Ranks of US videogame players decreased by nearly 12 million, or five percent, from last year to 211.5 million, according to a "Gamer Segmentation 2012: The New Faces of Gamers" report.
"Given the long life-cycles of the current (videogame) consoles and the increasing installed base of smartphones and tablets, it's not surprising to see a slight decline in the core gamer segment," said NPD analyst Anita Frazier.
"It's the revenue contribution of the core gamer segment that continues to outpace all other segments and remains vital to the future of the industry."
The number of "mobile and digital gamers" grew while the other five segments of the market measured in the NPD report registered declines.
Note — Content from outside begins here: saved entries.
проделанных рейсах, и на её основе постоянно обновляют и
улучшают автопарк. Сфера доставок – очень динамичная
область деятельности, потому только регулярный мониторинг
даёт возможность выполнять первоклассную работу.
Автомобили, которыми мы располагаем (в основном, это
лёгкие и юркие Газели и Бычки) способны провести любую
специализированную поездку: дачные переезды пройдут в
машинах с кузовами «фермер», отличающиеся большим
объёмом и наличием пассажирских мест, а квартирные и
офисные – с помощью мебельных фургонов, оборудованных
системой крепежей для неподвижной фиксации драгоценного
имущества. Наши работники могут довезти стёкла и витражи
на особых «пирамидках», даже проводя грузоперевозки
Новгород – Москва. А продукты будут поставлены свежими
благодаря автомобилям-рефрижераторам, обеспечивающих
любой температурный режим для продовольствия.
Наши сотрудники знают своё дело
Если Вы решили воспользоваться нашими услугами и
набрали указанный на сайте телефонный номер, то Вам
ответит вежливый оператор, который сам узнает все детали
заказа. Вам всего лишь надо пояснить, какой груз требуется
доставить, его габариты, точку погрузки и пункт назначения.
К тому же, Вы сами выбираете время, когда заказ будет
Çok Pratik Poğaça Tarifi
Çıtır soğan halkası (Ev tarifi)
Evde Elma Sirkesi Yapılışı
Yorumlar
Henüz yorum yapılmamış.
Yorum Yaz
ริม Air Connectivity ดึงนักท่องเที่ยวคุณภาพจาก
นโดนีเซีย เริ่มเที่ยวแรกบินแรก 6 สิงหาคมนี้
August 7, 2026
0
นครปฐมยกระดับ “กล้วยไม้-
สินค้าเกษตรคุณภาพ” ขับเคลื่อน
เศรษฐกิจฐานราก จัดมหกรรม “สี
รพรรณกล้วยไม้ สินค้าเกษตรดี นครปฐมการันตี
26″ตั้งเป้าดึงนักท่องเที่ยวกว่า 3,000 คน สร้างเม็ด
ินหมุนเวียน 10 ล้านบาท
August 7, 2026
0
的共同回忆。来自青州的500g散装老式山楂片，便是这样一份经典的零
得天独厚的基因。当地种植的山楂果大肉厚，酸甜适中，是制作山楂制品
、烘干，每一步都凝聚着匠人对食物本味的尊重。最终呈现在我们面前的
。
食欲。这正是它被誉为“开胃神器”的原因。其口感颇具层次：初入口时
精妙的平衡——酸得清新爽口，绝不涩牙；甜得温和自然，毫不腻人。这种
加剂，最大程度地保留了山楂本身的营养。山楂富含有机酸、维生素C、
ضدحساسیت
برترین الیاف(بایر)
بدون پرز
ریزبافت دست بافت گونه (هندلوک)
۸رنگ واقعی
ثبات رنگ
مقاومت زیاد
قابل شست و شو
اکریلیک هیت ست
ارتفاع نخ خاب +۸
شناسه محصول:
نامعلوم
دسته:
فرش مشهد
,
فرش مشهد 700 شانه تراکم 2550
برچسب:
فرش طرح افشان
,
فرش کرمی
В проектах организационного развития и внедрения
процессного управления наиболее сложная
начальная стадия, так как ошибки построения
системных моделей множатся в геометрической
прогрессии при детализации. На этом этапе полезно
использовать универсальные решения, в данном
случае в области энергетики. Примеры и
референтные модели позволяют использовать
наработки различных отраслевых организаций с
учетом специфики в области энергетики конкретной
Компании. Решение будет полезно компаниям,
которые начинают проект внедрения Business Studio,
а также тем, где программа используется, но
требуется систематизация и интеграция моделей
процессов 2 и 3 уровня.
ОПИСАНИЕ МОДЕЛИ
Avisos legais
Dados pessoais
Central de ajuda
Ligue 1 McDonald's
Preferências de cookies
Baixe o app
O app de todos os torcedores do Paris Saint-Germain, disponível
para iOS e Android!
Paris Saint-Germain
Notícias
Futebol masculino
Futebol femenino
Other gamer categories included personal computer gamers and families.
"Looking across the total gaming audience, we see a tremendous impact from mobile gaming, particularly on smartphones and tablets," said Frazier.
NPD reported that the percentage of gamers who played mainly on smartphones or other mobile devices grew from nine percent to 22 percent of US gamers, while the core gamer group slipped to 21 percent of the total.
A separate "digital gamers" category was comprised of players that use the gamut of hardware from personal computers and consoles to mobile gadgets but who acquire content online in forms such as applications or software downloads.
Ranks of digital gamers grew four percent to become 16 percent of the overall population of US players, and members of that group were the most voracious when it came to acquiring games, according to NPD.